Problem description:
Give every entry again, unchanged, and leave its images out.

Available data:
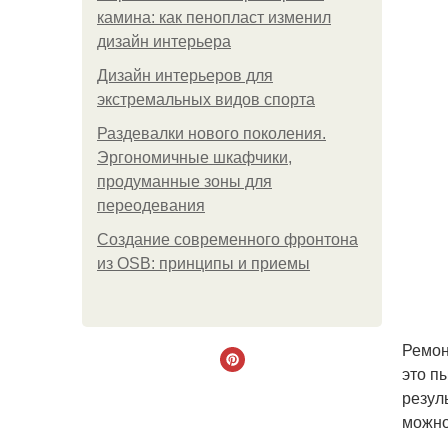
камина: как пенопласт изменил
дизайн интерьера
Дизайн интерьеров для
экстремальных видов спорта
Раздевалки нового поколения.
Эргономичные шкафчики,
продуманные зоны для
переодевания
Создание современного фронтона
из OSB: принципы и приемы
Ремон
это п
резул
можно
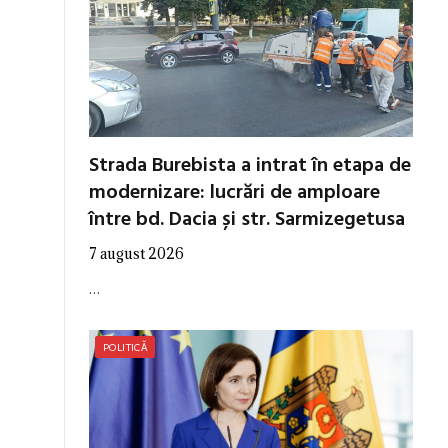
Strada Burebista a intrat în etapa de
modernizare: lucrări de amploare
între bd. Dacia și str. Sarmizegetusa
7 august 2026
…
POLITICĂ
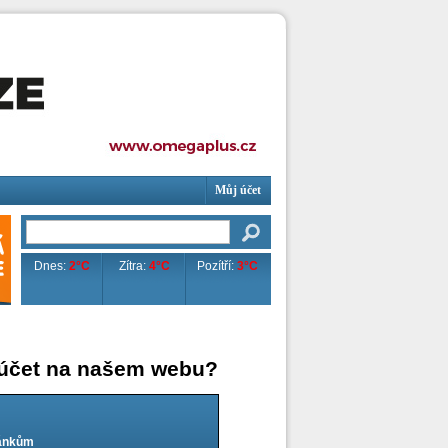
Můj účet
Dnes:
2°C
Zítra:
4°C
Pozítří:
3°C
 účet na našem webu?
lánkům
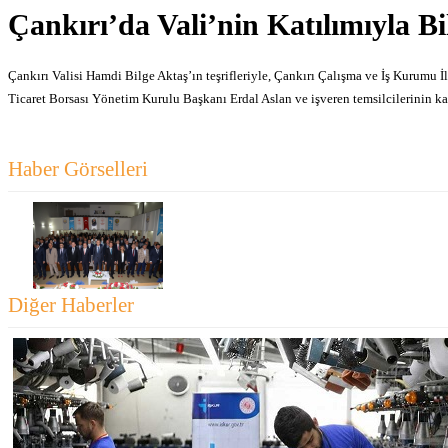
Çankırı’da Vali’nin Katılımıyla Bi
Çankırı Valisi Hamdi Bilge Aktaş’ın teşrifleriyle, Çankırı Çalışma ve İş Kuru
Ticaret Borsası Yönetim Kurulu Başkanı Erdal Aslan ve işveren temsilcilerinin kat
Haber Görselleri
Diğer Haberler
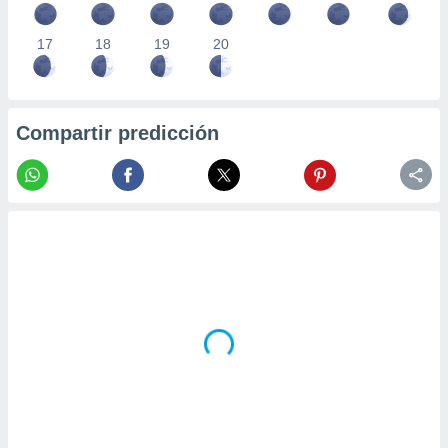
17
18
19
20
Compartir predicción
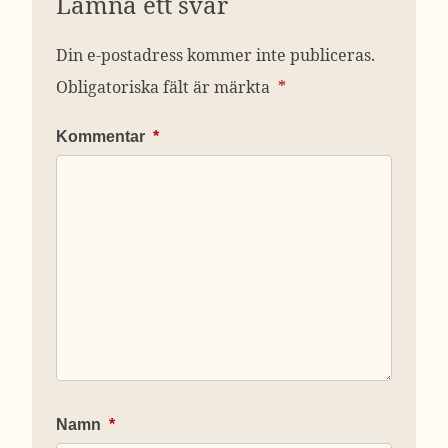
Lämna ett svar
Din e-postadress kommer inte publiceras.
Obligatoriska fält är märkta
*
Kommentar
*
Namn
*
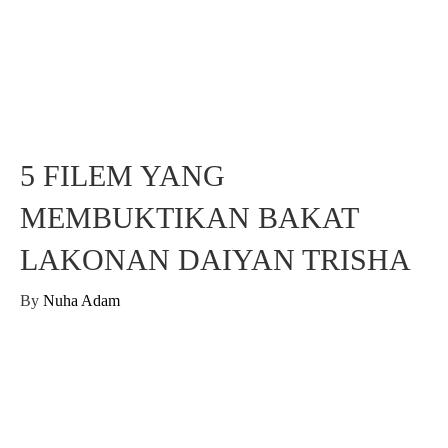
5 FILEM YANG
MEMBUKTIKAN BAKAT
LAKONAN DAIYAN TRISHA
By
Nuha Adam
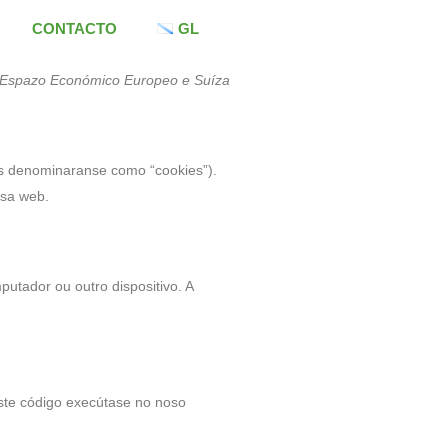
CONTACTO
GL
do Espazo Económico Europeo e Suíza
ías denominaranse como “cookies”).
osa web.
tador ou outro dispositivo. A
Este código execútase no noso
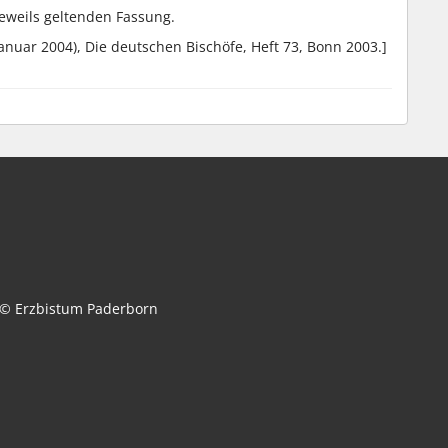
jeweils geltenden Fassung.
anuar 2004), Die deutschen Bischöfe, Heft 73, Bonn 2003.]
© Erzbistum Paderborn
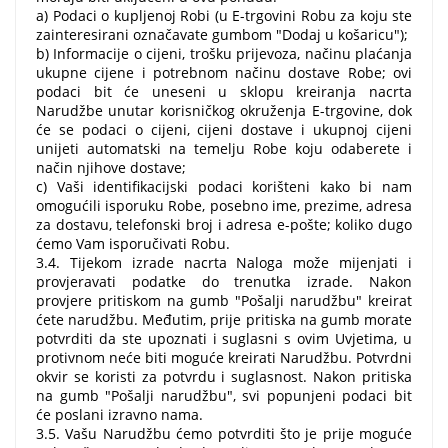
a) Podaci o kupljenoj Robi (u E-trgovini Robu za koju ste
zainteresirani označavate gumbom "Dodaj u košaricu");
b) Informacije o cijeni, trošku prijevoza, načinu plaćanja
ukupne cijene i potrebnom načinu dostave Robe; ovi
podaci bit će uneseni u sklopu kreiranja nacrta
Narudžbe unutar korisničkog okruženja E-trgovine, dok
će se podaci o cijeni, cijeni dostave i ukupnoj cijeni
unijeti automatski na temelju Robe koju odaberete i
način njihove dostave;
c) Vaši identifikacijski podaci korišteni kako bi nam
omogućili isporuku Robe, posebno ime, prezime, adresa
za dostavu, telefonski broj i adresa e-pošte; koliko dugo
ćemo Vam isporučivati ​​Robu.
3.4. Tijekom izrade nacrta Naloga može mijenjati i
provjeravati podatke do trenutka izrade. Nakon
provjere pritiskom na gumb "Pošalji narudžbu" kreirat
ćete narudžbu. Međutim, prije pritiska na gumb morate
potvrditi da ste upoznati i suglasni s ovim Uvjetima, u
protivnom neće biti moguće kreirati Narudžbu. Potvrdni
okvir se koristi za potvrdu i suglasnost. Nakon pritiska
na gumb "Pošalji narudžbu", svi popunjeni podaci bit
će poslani izravno nama.
3.5. Vašu Narudžbu ćemo potvrditi što je prije moguće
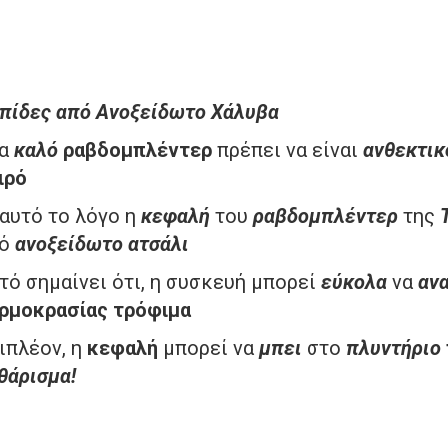
πίδες από Ανοξείδωτο Χάλυβα
να
καλό
ραβδομπλέντερ
πρέπει να είναι
ανθεκτικ
ιρό
’ αυτό το λόγο η
κεφαλή
του
ραβδομπλέντερ
της
πό
ανοξείδωτο ατσάλι
τό σημαίνει ότι, η συσκευή μπορεί
εύκολα
να
αν
ρμοκρασίας τρόφιμα
ιπλέον, η
κεφαλή
μπορεί να
μπει
στο
πλυντήριο
θάρισμα
!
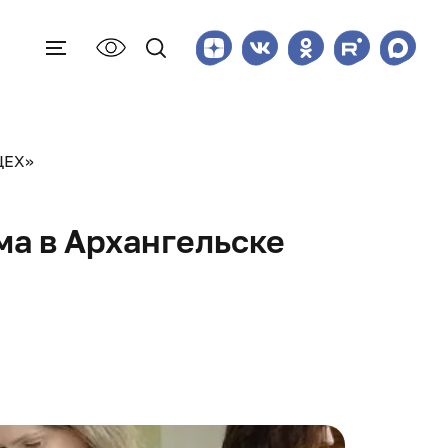
ЦЕХ»
ма в Архангельске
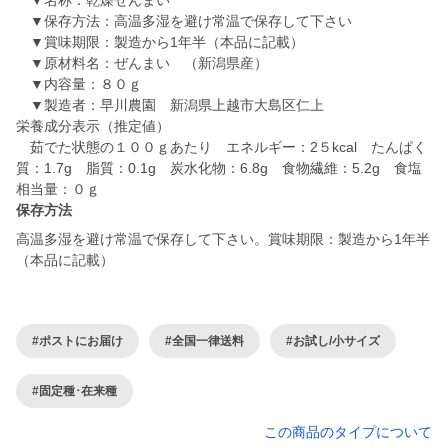
▼名称：乾燥ぜんまい
▼保存方法：高温多湿を避け常温で保存して下さい
▼賞味期限：製造から1年半（本品に記載）
▼原材料名：ぜんまい （新潟県産）
▼内容量：８０ｇ
▼製造者：早川農園 新潟県上越市大島区仁上
栄養成分表示（推定値）
茹でた状態の１００ｇあたり エネルギー：2５kcal たんぱく
質：1.7g 脂質：0.1g 炭水化物：6.8g 食物繊維：5.2g 食塩
保存方法
高温多湿を避け常温で保存して下さい。賞味期限：製造から1年半
（本品に記載）
#ポストにお届け
#全国一律送料
#お試し/小サイズ
#固定種･在来種
この商品のタイプについて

Solution for this task:
камина: как пенопласт изменил
дизайн интерьера
Дизайн интерьеров для
экстремальных видов спорта
Раздевалки нового поколения.
Эргономичные шкафчики,
продуманные зоны для
переодевания
Создание современного фронтона
из OSB: принципы и приемы
Ремон
это п
резул
можно
Strada Burebista a intrat în etapa de
modernizare: lucrări de amploare
între bd. Dacia și str. Sarmizegetusa
7 august 2026
…
POLITICĂ
Můj účet
Dnes:
2°C
Zítra:
4°C
Pozítří:
3°C
 účet na našem webu?
lánkům
Çankırı’da Vali’nin Katılımıyla Bi
Çankırı Valisi Hamdi Bilge Aktaş’ın teşrifleriyle, Çankırı Çalışma ve İş Kuru
Ticaret Borsası Yönetim Kurulu Başkanı Erdal Aslan ve işveren temsilcilerinin kat
Haber Görselleri
Diğer Haberler
17
18
19
20
Compartir predicción
Lämna ett svar
Din e-postadress kommer inte publiceras.
Obligatoriska fält är märkta
*
Kommentar
*
Namn
*
5 FILEM YANG
MEMBUKTIKAN BAKAT
LAKONAN DAIYAN TRISHA
By
Nuha Adam
CONTACTO
GL
do Espazo Económico Europeo e Suíza
ías denominaranse como “cookies”).
osa web.
tador ou outro dispositivo. A
Este código execútase no noso
jeweils geltenden Fassung.
anuar 2004), Die deutschen Bischöfe, Heft 73, Bonn 2003.]
© Erzbistum Paderborn
a) Podaci o kupljenoj Robi (u E-trgovini Robu za koju ste
zainteresirani označavate gumbom "Dodaj u košaricu");
b) Informacije o cijeni, trošku prijevoza, načinu plaćanja
ukupne cijene i potrebnom načinu dostave Robe; ovi
podaci bit će uneseni u sklopu kreiranja nacrta
Narudžbe unutar korisničkog okruženja E-trgovine, dok
će se podaci o cijeni, cijeni dostave i ukupnoj cijeni
unijeti automatski na temelju Robe koju odaberete i
način njihove dostave;
c) Vaši identifikacijski podaci korišteni kako bi nam
omogućili isporuku Robe, posebno ime, prezime, adresa
za dostavu, telefonski broj i adresa e-pošte; koliko dugo
ćemo Vam isporučivati ​​Robu.
3.4. Tijekom izrade nacrta Naloga može mijenjati i
provjeravati podatke do trenutka izrade. Nakon
provjere pritiskom na gumb "Pošalji narudžbu" kreirat
ćete narudžbu. Međutim, prije pritiska na gumb morate
potvrditi da ste upoznati i suglasni s ovim Uvjetima, u
protivnom neće biti moguće kreirati Narudžbu. Potvrdni
okvir se koristi za potvrdu i suglasnost. Nakon pritiska
na gumb "Pošalji narudžbu", svi popunjeni podaci bit
će poslani izravno nama.
3.5. Vašu Narudžbu ćemo potvrditi što je prije moguće
πίδες από Ανοξείδωτο Χάλυβα
να
καλό
ραβδομπλέντερ
πρέπει να είναι
ανθεκτικ
ιρό
’ αυτό το λόγο η
κεφαλή
του
ραβδομπλέντερ
της
πό
ανοξείδωτο ατσάλι
τό σημαίνει ότι, η συσκευή μπορεί
εύκολα
να
αν
ρμοκρασίας τρόφιμα
ιπλέον, η
κεφαλή
μπορεί να
μπει
στο
πλυντήριο
θάρισμα
!
ЦЕХ»
ма в Архангельске
▼名称：乾燥ぜんまい
▼保存方法：高温多湿を避け常温で保存して下さい
▼賞味期限：製造から1年半（本品に記載）
▼原材料名：ぜんまい （新潟県産）
▼内容量：８０ｇ
▼製造者：早川農園 新潟県上越市大島区仁上
栄養成分表示（推定値）
茹でた状態の１００ｇあたり エネルギー：2５kcal たんぱく
質：1.7g 脂質：0.1g 炭水化物：6.8g 食物繊維：5.2g 食塩
保存方法
高温多湿を避け常温で保存して下さい。賞味期限：製造から1年半
（本品に記載）
#ポストにお届け
#全国一律送料
#お試し/小サイズ
#固定種･在来種
この商品のタイプについて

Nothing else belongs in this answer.